» Your task: Look in the listing below for the line that has "detektera enterokocker i", then return it and each following line up to and including the one with "BE0654986461", exactly and without pictures.

» Available records:

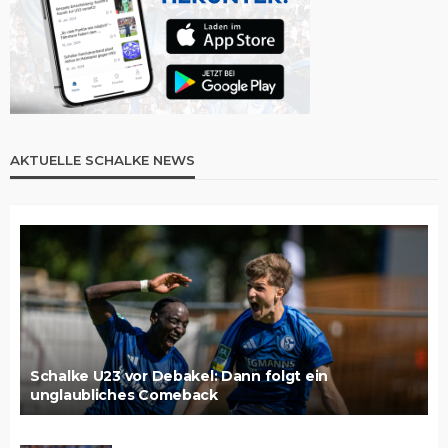
AKTUELLE SCHALKE NEWS
Schalke U23 vor Debakel: Dann folgt ein
unglaubliches Comeback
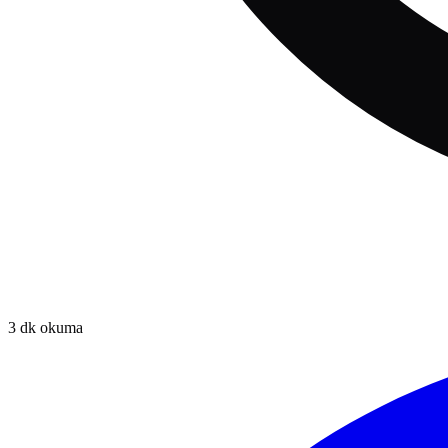
3
dk okuma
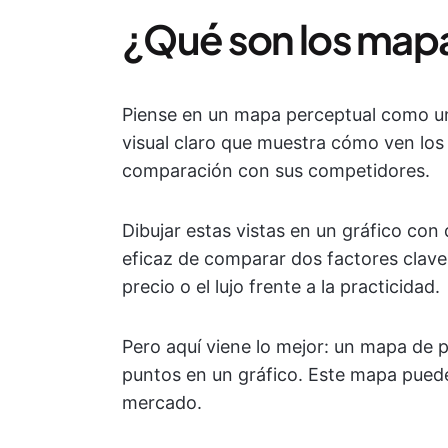
¿Qué son los map
Piense en un mapa perceptual como un
visual claro que muestra cómo ven los 
comparación con sus competidores.
Dibujar estas vistas en un gráfico con
eficaz de comparar dos factores clave,
precio o el lujo frente a la practicidad.
Pero aquí viene lo mejor: un mapa de
puntos en un gráfico. Este mapa puede
mercado.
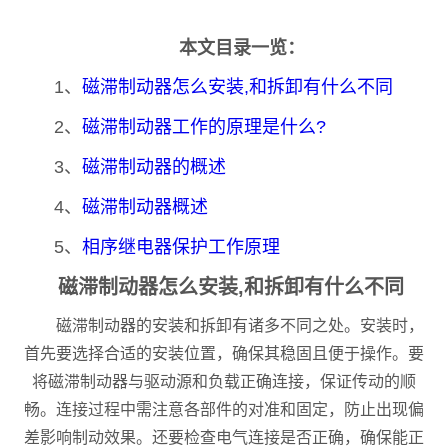
本文目录一览：
1、
磁滞制动器怎么安装,和拆卸有什么不同
2、
磁滞制动器工作的原理是什么?
3、
磁滞制动器的概述
4、
磁滞制动器概述
5、
相序继电器保护工作原理
磁滞制动器怎么安装,和拆卸有什么不同
磁滞制动器的安装和拆卸有诸多不同之处。安装时，
首先要选择合适的安装位置，确保其稳固且便于操作。要
将磁滞制动器与驱动源和负载正确连接，保证传动的顺
畅。连接过程中需注意各部件的对准和固定，防止出现偏
差影响制动效果。还要检查电气连接是否正确，确保能正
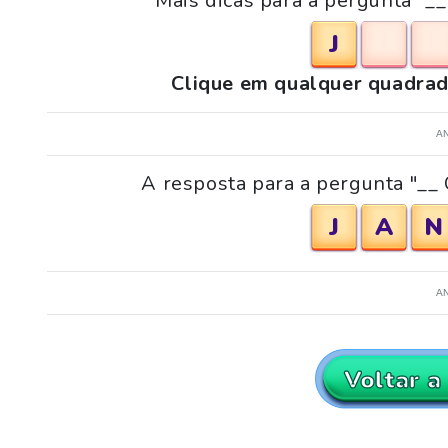
Mais dicas para a pergunta "__
J
Clique em qualquer quadrad
A
A resposta para a pergunta "__ 
J
A
N
A
Voltar a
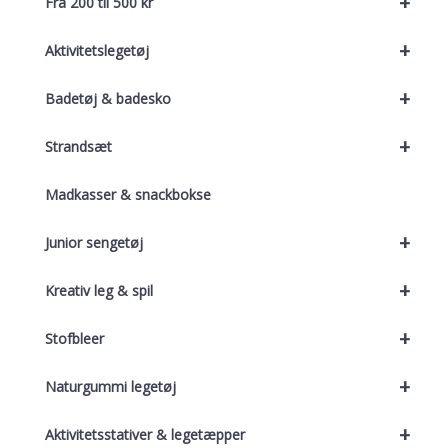
+
Fra 200 til 500 kr
+
Aktivitetslegetøj
+
Badetøj & badesko
+
Strandsæt
Madkasser & snackbokse
+
Junior sengetøj
+
Kreativ leg & spil
+
Stofbleer
+
Naturgummi legetøj
+
Aktivitetsstativer & legetæpper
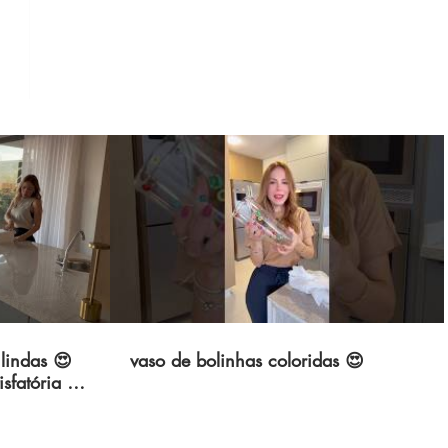
lindas 😍
vaso de bolinhas coloridas 😍
sfatória 🏡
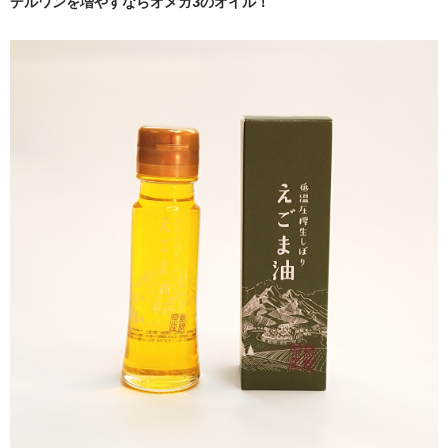
デルワンを増やすならオメガ3のオイル！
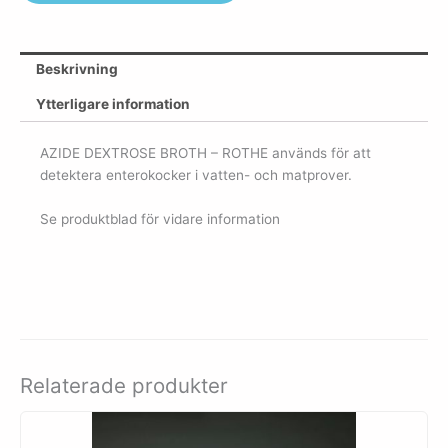
Beskrivning
Ytterligare information
AZIDE DEXTROSE BROTH – ROTHE används för att
detektera enterokocker i vatten- och matprover.
Se produktblad för vidare information
Relaterade produkter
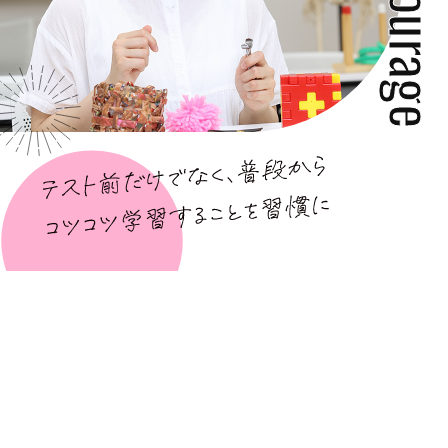
ncourag
私の家族がリハビリを受けたことがきっかけ
で、作業療法士という職業の存在を知りまし
た。作業療法士は、日常生活における自立支
援をサポートするプロ。それだけでなく、リハ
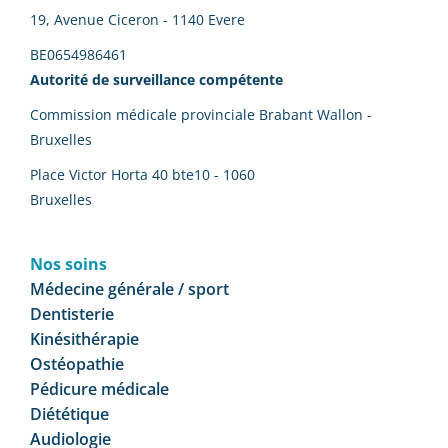
19, Avenue Ciceron - 1140 Evere
BE0654986461
Autorité de surveillance compétente
Commission médicale provinciale Brabant Wallon -
Bruxelles
Place Victor Horta 40 bte10 - 1060
Bruxelles
Nos soins
Médecine générale / sport
Dentisterie
Kinésithérapie
Ostéopathie
Pédicure médicale
Diététique
Audiologie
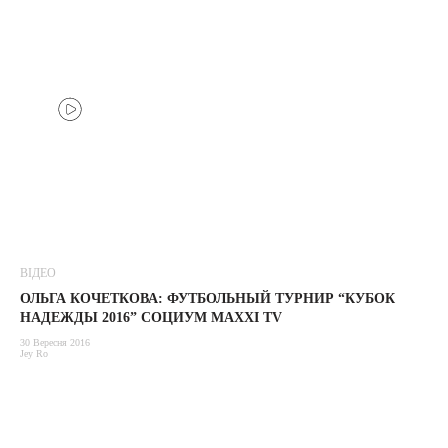
ВІДЕО
ОЛЬГА КОЧЕТКОВА: ФУТБОЛЬНЫЙ ТУРНИР “КУБОК
НАДЕЖДЫ 2016” СОЦИУМ MAXXI TV
30 Вересня 2016
Jey Ro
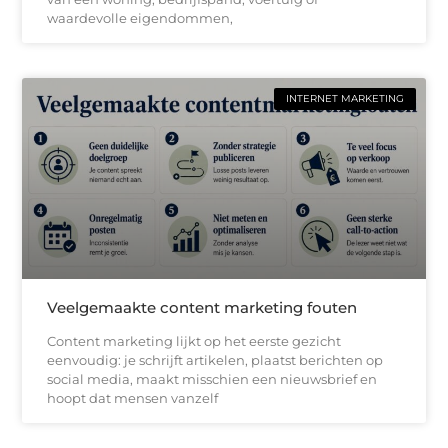
waardevolle eigendommen,
INTERNET MARKETING
Veelgemaakte content marketing fouten
Content marketing lijkt op het eerste gezicht
eenvoudig: je schrijft artikelen, plaatst berichten op
social media, maakt misschien een nieuwsbrief en
hoopt dat mensen vanzelf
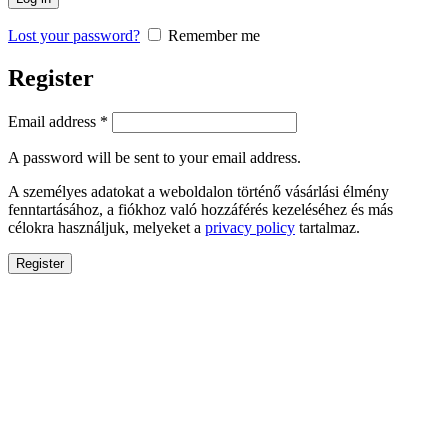
Lost your password?
Remember me
Register
Email address
*
A password will be sent to your email address.
A személyes adatokat a weboldalon történő vásárlási élmény
fenntartásához, a fiókhoz való hozzáférés kezeléséhez és más
célokra használjuk, melyeket a
privacy policy
tartalmaz.
Register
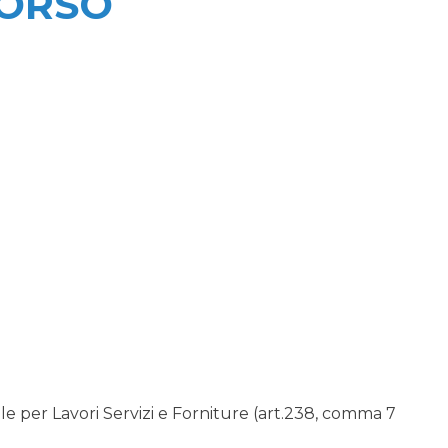
CORSO
 per Lavori Servizi e Forniture (art.238, comma 7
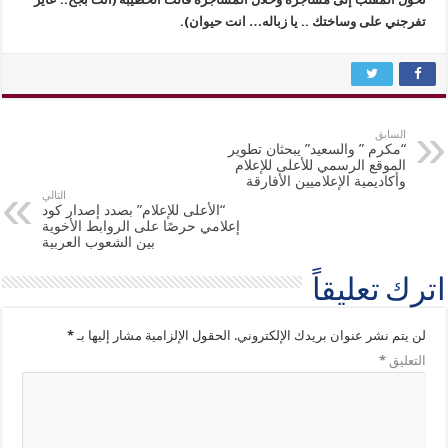
تفرجني على وساختك .. يا زباله… انت حيوان).
السابق
“مكرم ” والسعيد” يبحثان تطوير
الموقع الرسمي للأعلى للإعلام
وأكاديمية الإعلاميين الأفارقة
التالي
“الأعلى للإعلام” بصدد إصدار كود
إعلامي حرصًا على الروابط الأخوية
بين الشعوب العربية
اترك تعليقاً
لن يتم نشر عنوان بريدك الإلكتروني.
الحقول الإلزامية مشار إليها بـ
*
التعليق
*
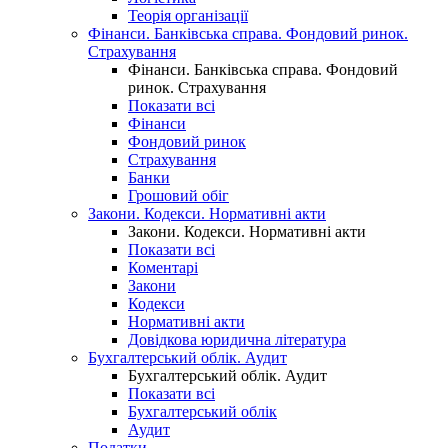
Теорія організації
Фінанси. Банківська справа. Фондовий ринок.
Страхування
Фінанси. Банківська справа. Фондовий
ринок. Страхування
Показати всі
Фінанси
Фондовий ринок
Страхування
Банки
Грошовий обіг
Закони. Кодекси. Нормативні акти
Закони. Кодекси. Нормативні акти
Показати всі
Коментарі
Закони
Кодекси
Нормативні акти
Довідкова юридична література
Бухгалтерський облік. Аудит
Бухгалтерський облік. Аудит
Показати всі
Бухгалтерський облік
Аудит
Податки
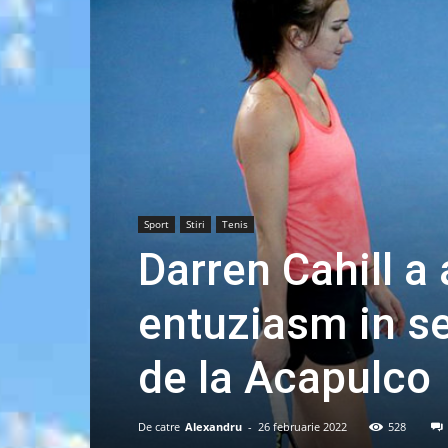
Sport
Stiri
Tenis
Darren Cahill a 
entuziasm in se
de la Acapulco
De catre
Alexandru
-
26 februarie 2022
528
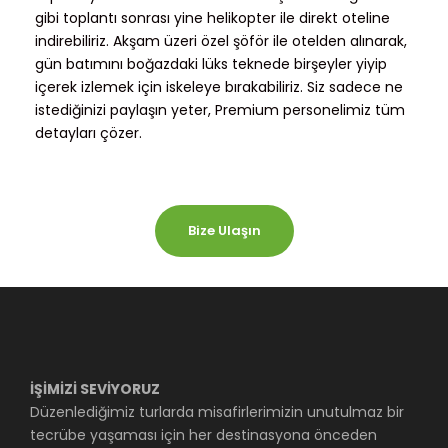
gibi toplantı sonrası yine helikopter ile direkt oteline
indirebiliriz. Akşam üzeri özel şöför ile otelden alınarak,
gün batımını boğazdaki lüks teknede birşeyler yiyip
içerek izlemek için iskeleye bırakabiliriz. Siz sadece ne
istediğinizi paylaşın yeter, Premium personelimiz tüm
detayları çözer.
Bize Ulaşın
İŞİMİZİ SEVİYORUZ
Düzenlediğimiz turlarda misafirlerimizin unutulmaz bir
tecrübe yaşaması için her destinasyona önceden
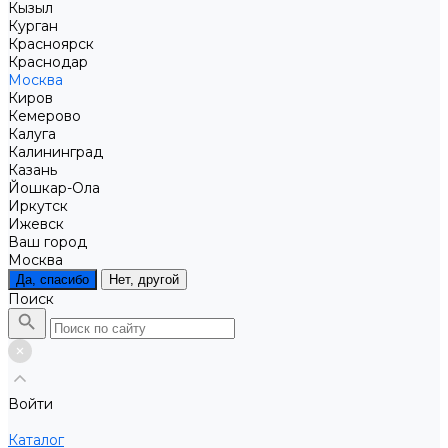
Кызыл
Курган
Красноярск
Краснодар
Москва
Киров
Кемерово
Калуга
Калининград
Казань
Йошкар-Ола
Иркутск
Ижевск
Ваш город
Москва
Да, спасибо
Нет, другой
Поиск
Войти
Каталог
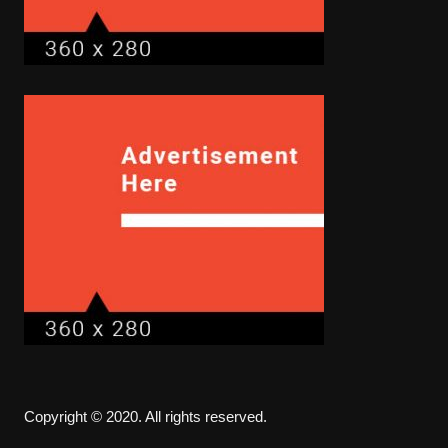
Copyright © 2020. All rights reserved.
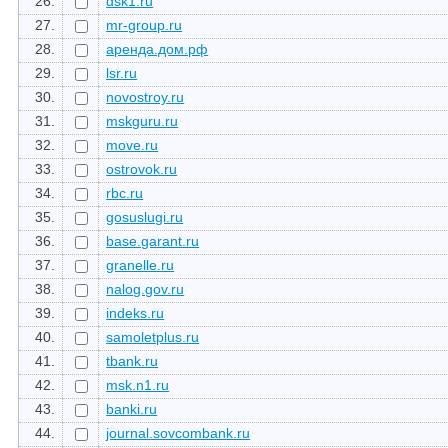
26.
dsk1.ru
27.
mr-group.ru
28.
аренда.дом.рф
29.
lsr.ru
30.
novostroy.ru
31.
mskguru.ru
32.
move.ru
33.
ostrovok.ru
34.
rbc.ru
35.
gosuslugi.ru
36.
base.garant.ru
37.
granelle.ru
38.
nalog.gov.ru
39.
indeks.ru
40.
samoletplus.ru
41.
tbank.ru
42.
msk.n1.ru
43.
banki.ru
44.
journal.sovcombank.ru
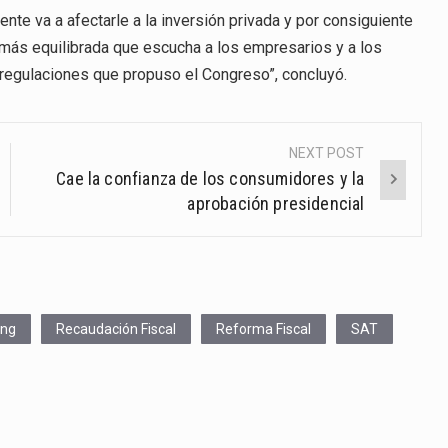
nte va a afectarle a la inversión privada y por consiguiente
n más equilibrada que escucha a los empresarios y a los
 regulaciones que propuso el Congreso”, concluyó.
NEXT POST
Cae la confianza de los consumidores y la
aprobación presidencial
ing
Recaudación Fiscal
Reforma Fiscal
SAT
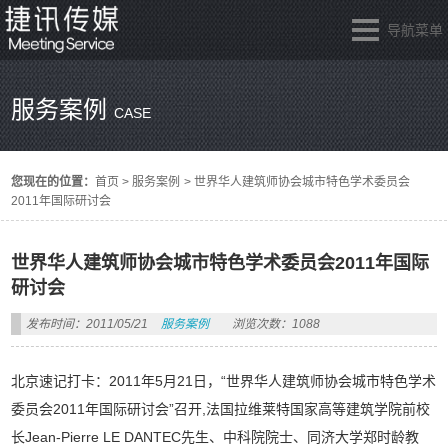
导航菜单
服务案例
CASE
您现在的位置：
首页
>
服务案例
>
世界华人建筑师协会城市特色学术委员会
2011年国际研讨会
世界华人建筑师协会城市特色学术委员会2011年国际
研讨会
发布时间：2011/05/21
服务案例
浏览次数：1088
北京速记打卡：2011年5月21日，“世界华人建筑师协会城市特色学术
委员会2011年国际研讨会”召开,法国拉维莱特国家高等建筑学院前校
长Jean-Pierre LE DANTEC先生、中科院院士、同济大学郑时龄教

» Written answer:
detektera enterokocker i vatten- och matprover.
Se produktblad för vidare information
Relaterade produkter
ncourag
私の家族がリハビリを受けたことがきっかけ
で、作業療法士という職業の存在を知りまし
た。作業療法士は、日常生活における自立支
援をサポートするプロ。それだけでなく、リハ
19, Avenue Ciceron - 1140 Evere
BE0654986461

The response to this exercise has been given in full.